The previous Epoz Aktimate Micro speakers – the ones with the iPod dock on top – were so enjoyable to listen to that they ran away with a What Hi-Fi? Award in 2012.
Three years on, the Epoz Aktimate Micro Bs have been updated to incorporate new technologies and changing music-playing habits.
The 30-pin connecting dock has been swapped in favour of Bluetooth with aptX, and a USB type-B input for laptops has been added alongside the faithful 3.5mm input.
Features and connectivity
The Micro Bs (the B stands for Bluetooth) are powered speakers, with the left speaker housing all the inputs, the class D amplifier, and the LED indicator (which lights up blue when the speakers are turned on).
To switch between the three inputs, use the dial on the front of the left speaker. Annoyingly, there’s no indicator on the dial or LED colour change to show which source you’re using.
You simply have to remember (from left to right: Bluetooth, 3.5mm, USB), or cycle through the inputs until you hit the one that’s playing your music.
Twiddling the volume dial (also on the left speaker) is more intuitive, and volume changes are accomplished swiftly.
More after the break
Build and design
The Aktimate Micro Bs are the exact same size and shape as their predecessors, so they’re still a bit too big for what we’d call the ideal desktop size.
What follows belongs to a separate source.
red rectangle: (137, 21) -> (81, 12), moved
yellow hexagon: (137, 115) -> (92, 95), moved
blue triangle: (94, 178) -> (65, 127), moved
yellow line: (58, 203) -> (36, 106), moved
Nevertheless, they look good flanking your laptop and can easily be used as TV speakers, too.
They are sturdily built, and the glossy finish comes in black, white or a fetching red. Just make sure there’s enough space around the speakers when putting them in place, as close proximity to a wall makes them sound a little boomy.
Streaming Birdy’s Shelter over Bluetooth (pairing is swift and automatic), the Aktimates sound big and spacious. There’s plenty of space surrounding each piano note, while Birdy’s sweet vocals are projected loud and clear.
It’s a solid sound that goes loud enough to fill a decent-sized room.
The Micro Bs’ overall balance is pleasantly even, with no bright treble or lumpy bass in sight. The only problem is a lack of oomph and excitement. The synthesisers in I Monster’s version of Daydream in Blue are detailed and have a well-timed rhythm, but we’d like more punch and texture to that deep bass. It doesn’t quite convey the sense of drama and atmosphere of the song.
That over-cautious presentation means the Aktimates sound rather flat and safe. They lack the level of dynamic subtlety and pizzazz that ultimately gives rivals such as the Award-winning Ruark MR1s the edge over them.
We’d like to hear notes with more definite edges, the fluid dynamics to be more dramatic and layered, and for the speakers to have more fun and engagement when playing songs.
The Epoz Aktimate Micro Bs may have traded pure excitement for an even-toned balance, but their well-behaved performance, range of connections and good build will appeal to many.
There are rival speakers that offer a livelier and more engaging listening experience, but the Micro Bs are solid performers for this price, both in terms of build and sound quality.